At Freshdesk, we know that our customers depend on us to support their customers. And we take our application availability and performance very seriously.
However, we have had a very rough two days, with unexpected performance issues leading to a downtime yesterday that lasted for approximately 1.34 hours.
Starting from roughly 10:20 AM PST yesterday, some users started reporting serious performance issues. Our operations team immediately took to investigating the cause, and discovered that the system was repeatedly getting hung on a deadlock due to a suboptimal DB query hitting our database.
By 11:15 AM users started reporting that the app was completely unavailable, and we started working on a work-around.

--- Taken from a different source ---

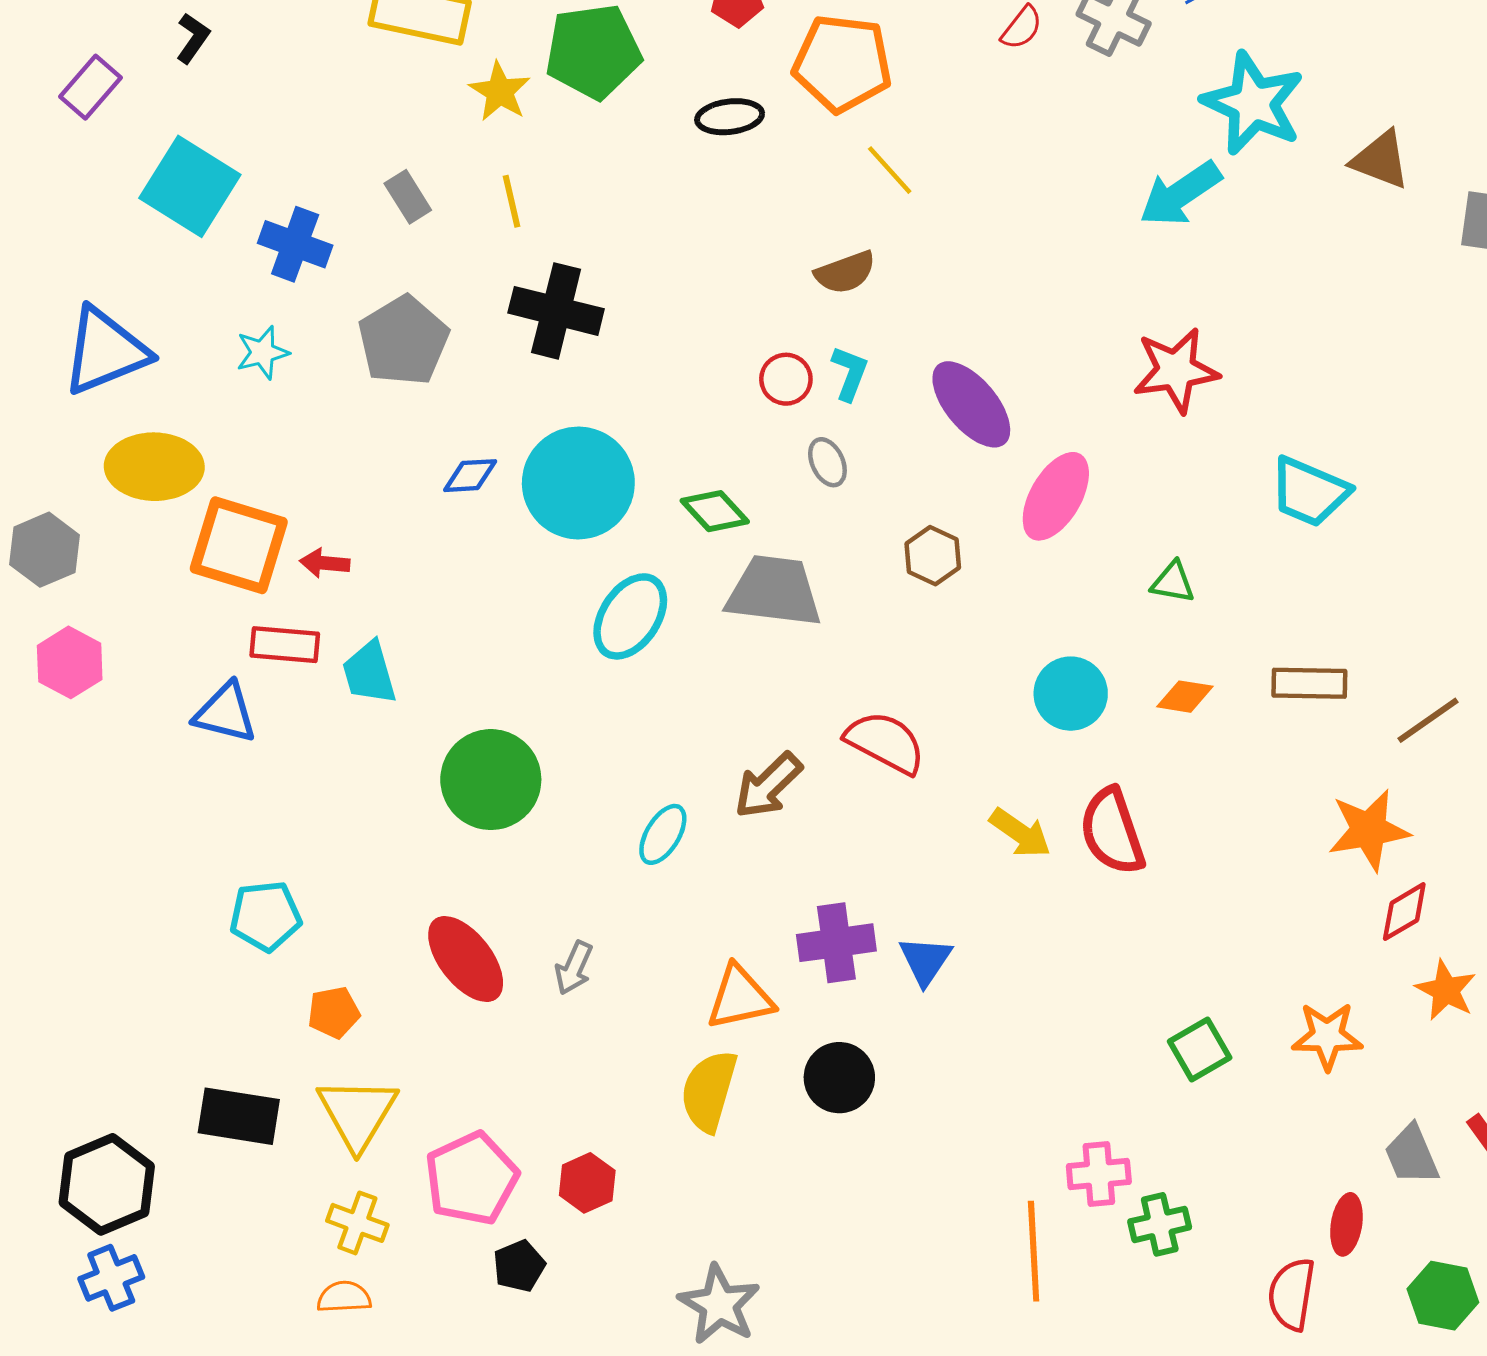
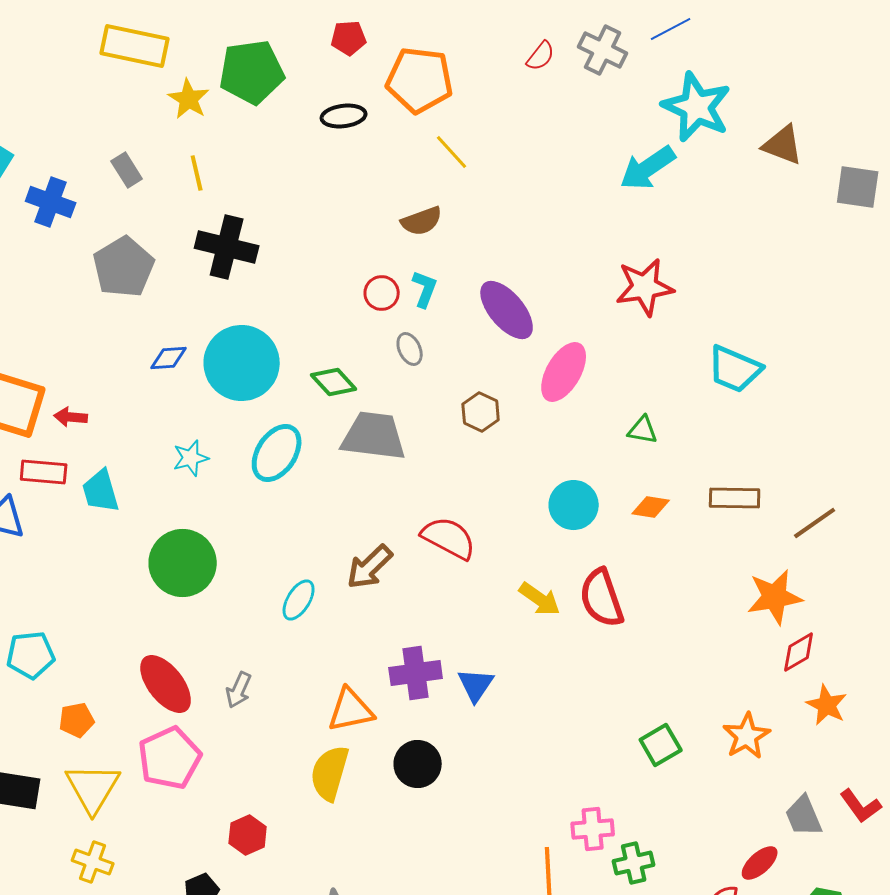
cyan star: (262, 352) -> (191, 458), moved
orange star: (1327, 1036) -> (747, 736), turned -30
pink pentagon: (472, 1178) -> (170, 758), moved
red ellipse: (1346, 1224) -> (760, 863), turned 39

We temporarily disabled the offending DB query and tried to restore service.
Some users were able to access their support portals over the next twenty minutes and by 11:54 AM services were completely restored in all locations.

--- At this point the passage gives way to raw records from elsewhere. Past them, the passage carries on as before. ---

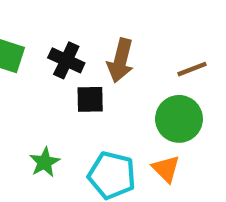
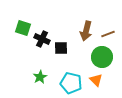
black cross: (66, 60) -> (42, 39), moved
brown arrow: (120, 60) -> (86, 31), moved

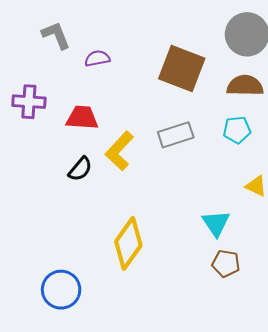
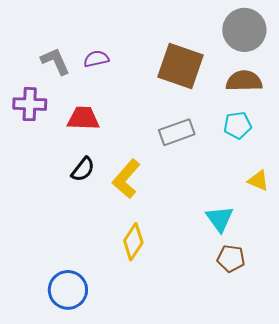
gray L-shape: (56, 35) -> (55, 61), moved
yellow L-shape: (119, 151) -> (126, 179), moved
yellow diamond: (128, 243) -> (133, 242), size x0.7

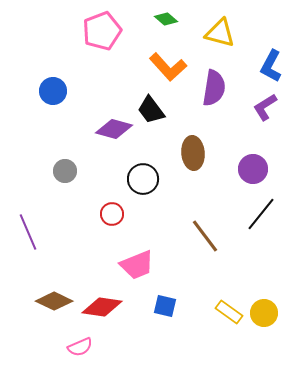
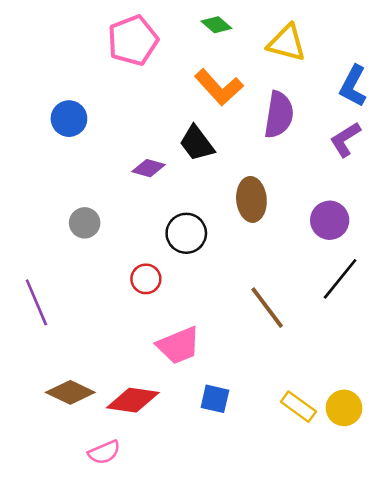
purple diamond: (114, 129) -> (148, 168), size x0.7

As I am typing this, we are experiencing performance degradation and slowness issues again today. Our engineers are working overtime to get to the root of this. We do not know the root cause of this yet. At this moment I want to apologize to all our customers for the trouble and frustration that this has caused. I will do a followup post once things have stabilized and brought back to normal.
Please accept my sincere apologies once again.

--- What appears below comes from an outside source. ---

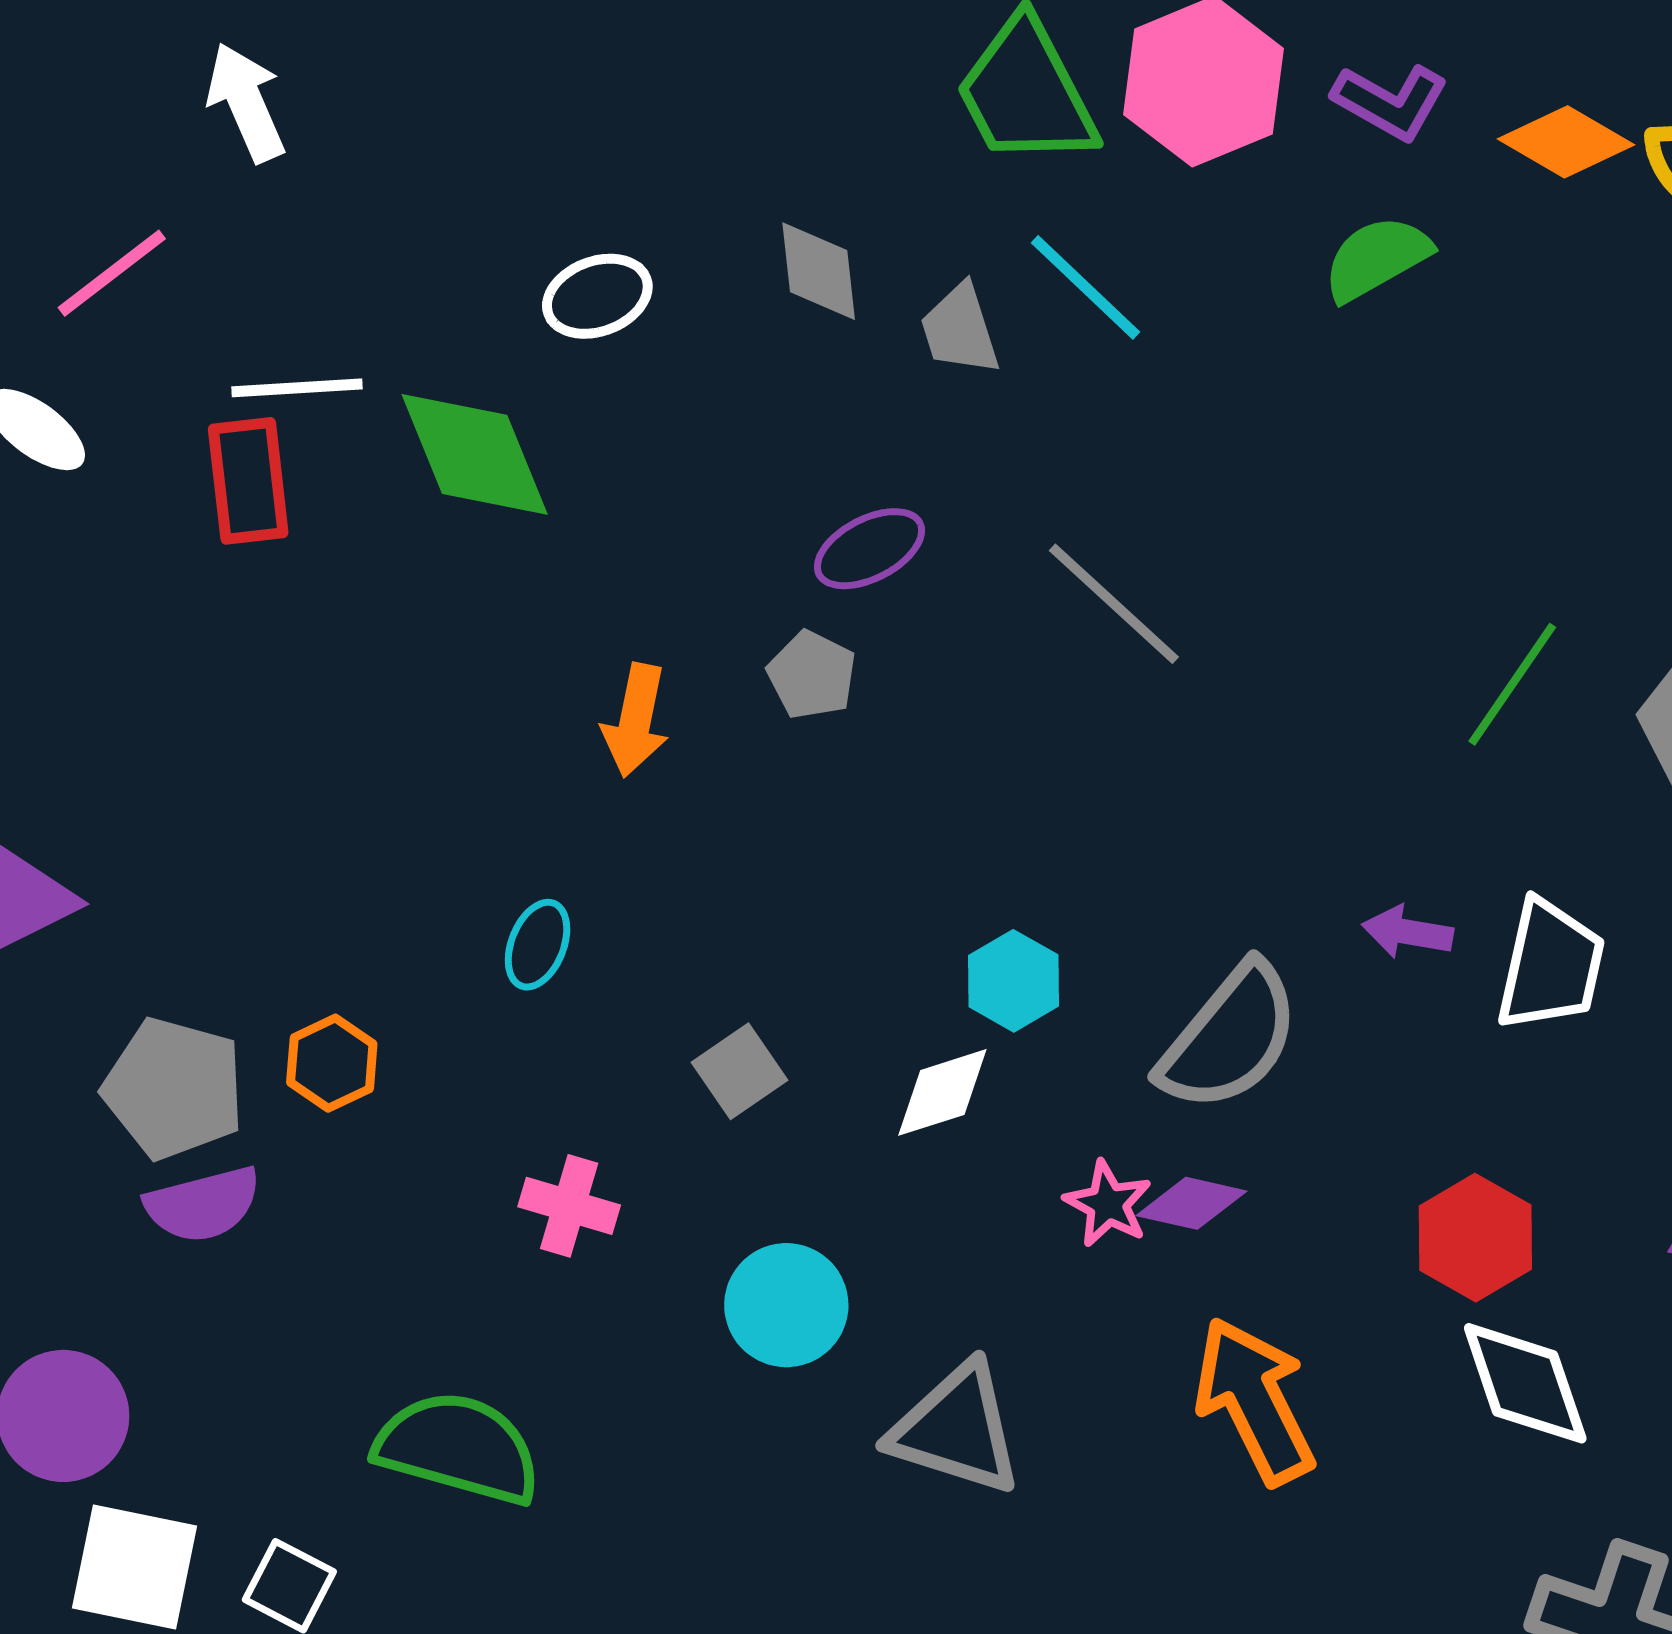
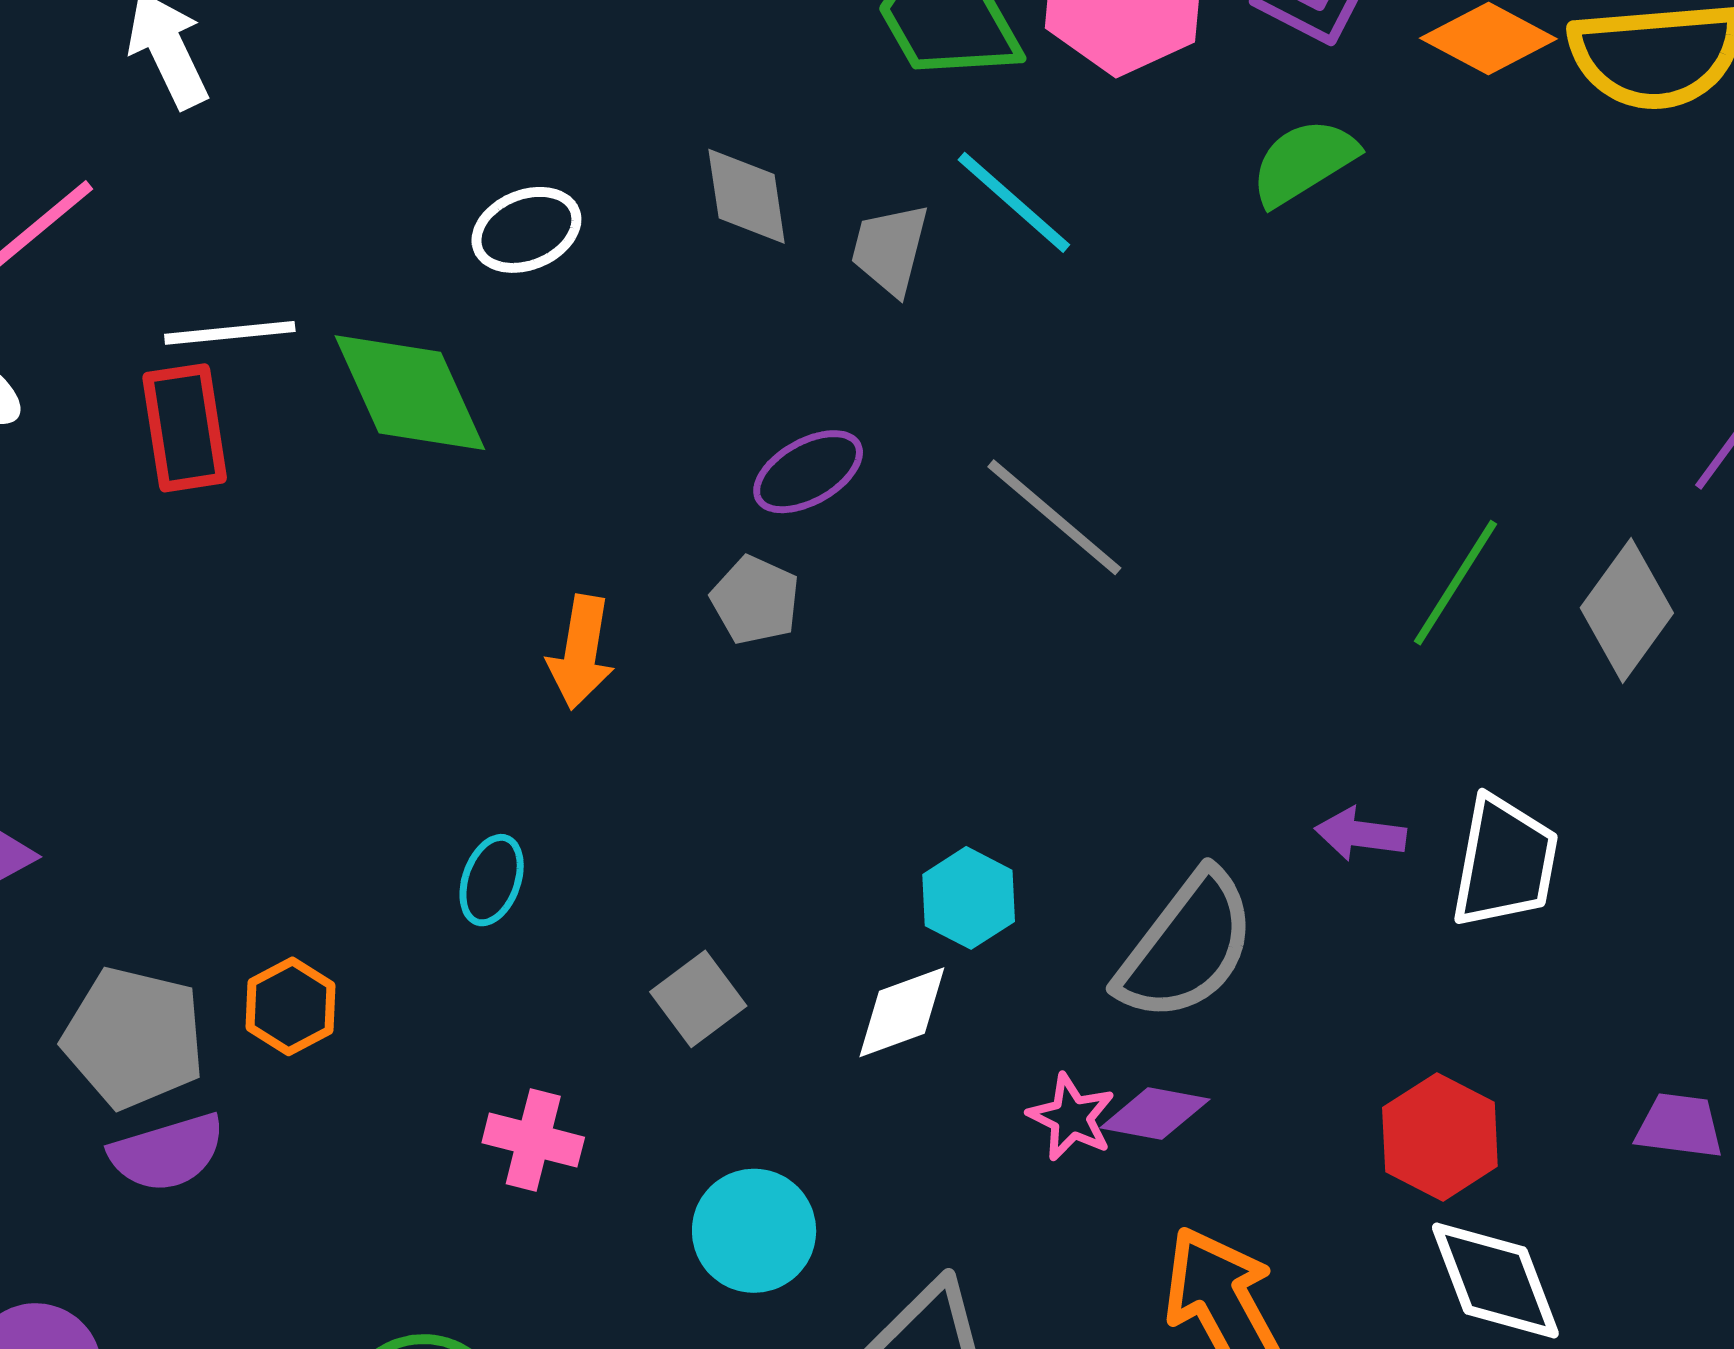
gray trapezoid: (960, 329) -> (890, 249), turned 34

As of 8AM PST the slowness issue has been resolved and things are back to normal. The root cause of the slowness was abnormally high load on our memcached servers which resulted in our cache servers crashing. The abnormal load was caused by a human configuration error.
Once again, I know how critical the app’s availability is to every Freshdesk customer, and I would like to personally apologize for the distress you would have faced during the outage. We are stepping up our efforts to maximize the reliability and performance of Freshdesk, and are taking all steps to ensure such issues do not occur again.